You have stress, and then you have burn outs. Stress is an issue, but burn out is a larger issue. The difference between the two is a burn out is what comes after all the stress. Most built up stress is what causes a burn out. At the same time, stress causing a burnout leads to more stress which can worsen the burnout and cause you to see and feel more of the symptoms. It can basically become an infinite cycle. (Difference between stress and burnout para. 5) It’s hard to deal with unless you know how to deal with it. Everyone should be aware of signs and symptoms of both and deal with it immediately after  recognition. A great thing to go by and follow in my opinion are the three R’s

  • “Recognize – Watch for the warning signs of burnout
  • Reverse – Undo the damage by managing stress and seeking support
  • Resilience – Build your resilience to stress by taking care of your physical and emotional health”
  • (Preventing Burnout para. 7)

Personal Reflections

        Being a student at mohawk college this year, I have dealt with little to no stress. Yet as the midterms are approaching i’m dealing with a lot of stress, hoping to do really good on all my midterm exams.  Pushing myself all the time to do my best. This is causing me to stress out a lot and when i reach my maximum level of stress i usually tend to burst, having breakdowns here and there. Some techniques that i use to help myself from dealing with stress are, taking short breaks every now and then. Talking to people, having friends over when i work so that I don’t push myself over the limit, overworking myself. And lastly, work in a public place where there are people around. This helps me alot because having people around me distracts me but keeps me busy doing my own thing, making me not stress, well maybe just a little bit.These are some ways that help me deal with stress.
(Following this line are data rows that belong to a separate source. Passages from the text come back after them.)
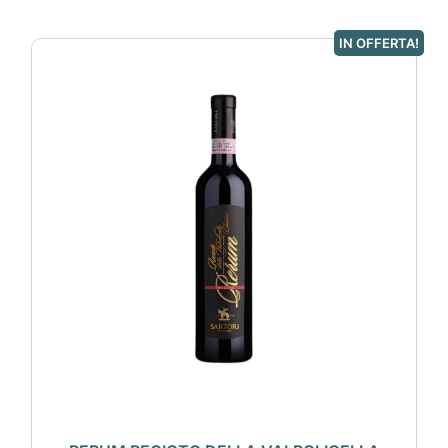
IN OFFERTA!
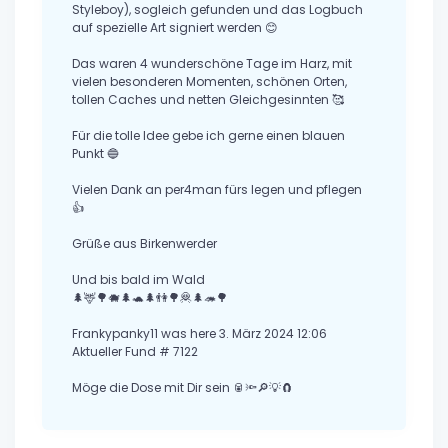
Styleboy), sogleich gefunden und das Logbuch
auf spezielle Art signiert werden 😊
Das waren 4 wunderschöne Tage im Harz, mit
vielen besonderen Momenten, schönen Orten,
tollen Caches und netten Gleichgesinnten 🥰
Für die tolle Idee gebe ich gerne einen blauen
Punkt 🔵
Vielen Dank an per4man fürs legen und pflegen
👍
Grüße aus Birkenwerder
Und bis bald im Wald
🌲🦌🌳🐗🌲🐢🌲👫🌳🦧🌲🦔🌳
Frankypanky11 was here 3. März 2024 12:06
Aktueller Fund # 7122
Möge die Dose mit Dir sein 🥫🔦🔎💡🧲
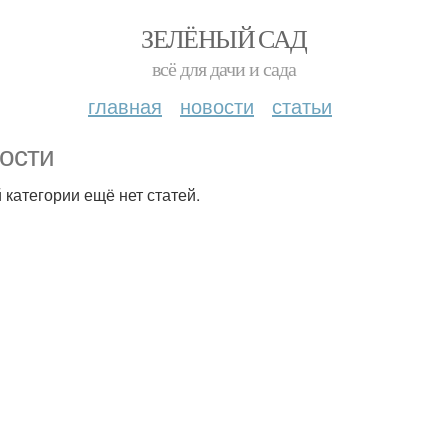
ЗЕЛЁНЫЙ САД
всё для дачи и сада
главная
новости
статьи
ости
й категории ещё нет статей.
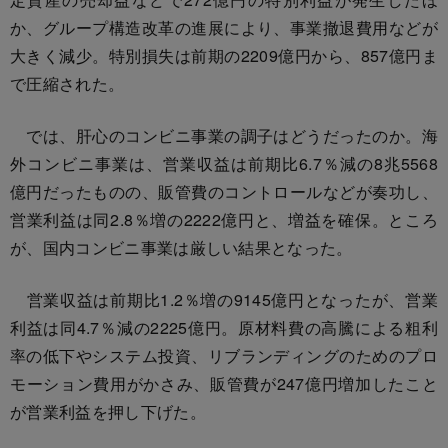
か、グループ構造改革の進展により、事業撤退費用などが
大きく減少。特別損失は前期の2209億円から、857億円ま
で圧縮された。
では、肝心のコンビニ事業の調子はどうだったのか。海
外コンビニ事業は、営業収益は前期比6.7％減の8兆5568
億円だったものの、販管費のコントロールなどが奏功し、
営業利益は同2.8％増の2222億円と、増益を確保。ところ
が、国内コンビニ事業は厳しい結果となった。
営業収益は前期比1.2％増の9145億円となったが、営業
利益は同4.7％減の2225億円。原材料費の高騰による粗利
率の低下やシステム投資、リブランディングのためのプロ
モーション費用がかさみ、販管費が247億円増加したこと
が営業利益を押し下げた。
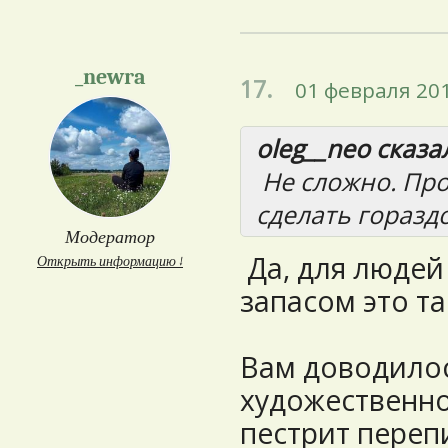
_newra
17.
01 февраля 201
oleg__neo сказал
Не сложно. Про
сделать горазд
Модератор
Да, для людей
Открыть информацию ↓
запасом это та
Вам доводилос
художественно
пестрит переп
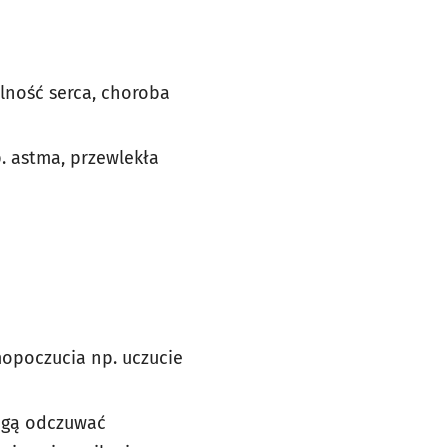
lność serca, choroba
 astma, przewlekła
opoczucia np. uczucie
ogą odczuwać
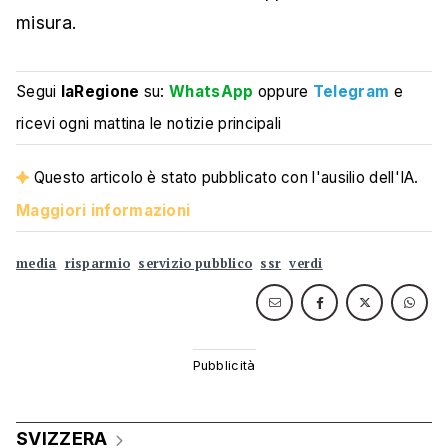
misura.
Segui
laRegione
su:
WhatsApp
oppure
Telegram
e
ricevi ogni mattina le notizie principali
Questo articolo è stato pubblicato con l'ausilio dell'IA.
Maggiori informazioni
media
risparmio
servizio pubblico
ssr
verdi
SVIZZERA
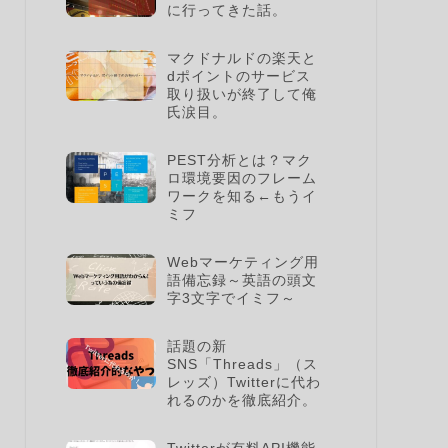
に行ってきた話。
マクドナルドの楽天と
dポイントのサービス
取り扱いが終了して俺
氏涙目。
PEST分析とは？マク
ロ環境要因のフレーム
ワークを知る←もうイ
ミフ
Webマーケティング用
語備忘録～英語の頭文
字3文字でイミフ～
話題の新
SNS「Threads」（ス
レッズ）Twitterに代わ
れるのかを徹底紹介。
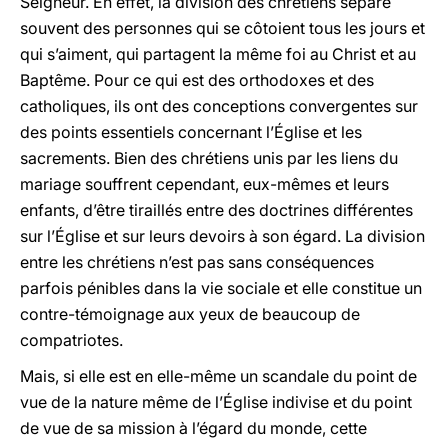
Seigneur. En effet, la division des chrétiens sépare
souvent des personnes qui se côtoient tous les jours et
qui s’aiment, qui partagent la même foi au Christ et au
Baptême. Pour ce qui est des orthodoxes et des
catholiques, ils ont des conceptions convergentes sur
des points essentiels concernant l’Église et les
sacrements. Bien des chrétiens unis par les liens du
mariage souffrent cependant, eux-mêmes et leurs
enfants, d’être tiraillés entre des doctrines différentes
sur l’Église et sur leurs devoirs à son égard. La division
entre les chrétiens n’est pas sans conséquences
parfois pénibles dans la vie sociale et elle constitue un
contre-témoignage aux yeux de beaucoup de
compatriotes.
Mais, si elle est en elle-même un scandale du point de
vue de la nature même de l’Église indivise et du point
de vue de sa mission à l’égard du monde, cette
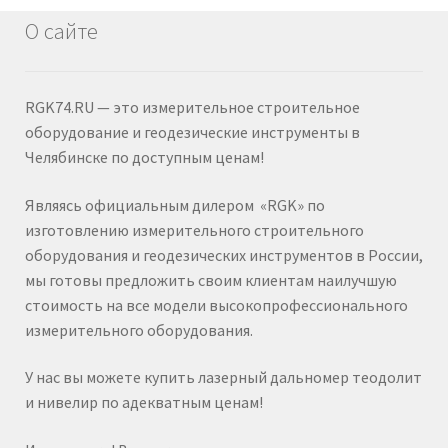
О сайте
RGK74.RU — это измерительное строительное
оборудование и геодезические инструменты в
Челябинске по доступным ценам!
Являясь официальным дилером «RGK» по
изготовлению измерительного строительного
оборудования и геодезических инструментов в России,
мы готовы предложить своим клиентам наилучшую
стоимость на все модели высокопрофессионального
измерительного оборудования.
У нас вы можете купить лазерный дальномер теодолит
и нивелир по адекватным ценам!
       As a teenager who has been through high school and now just beginning college I had a lot of stress that I have/ tried to cope with. Before when I was not able to recognize stress, and wasn’t sure how to handle myself when I got stressed I would 9/10 give up on the task at hand. I could blame it on my lack of motivation, but turns out that is also an outcome of stress overload.

       As midterms are approaching I am faced with balancing studying, work, and still attending my classes. This is a very stressful time for most college students. I have learned how to deal with stress in the past, and have learned many helpful tips completing this assignment.

Things that I do to cope with stress are;

  1. Take deep breathes, lay down and close my eyes
  2. Talk about my problems with my friends
  3. Listen to music to clear my mind before returning to the task at hand.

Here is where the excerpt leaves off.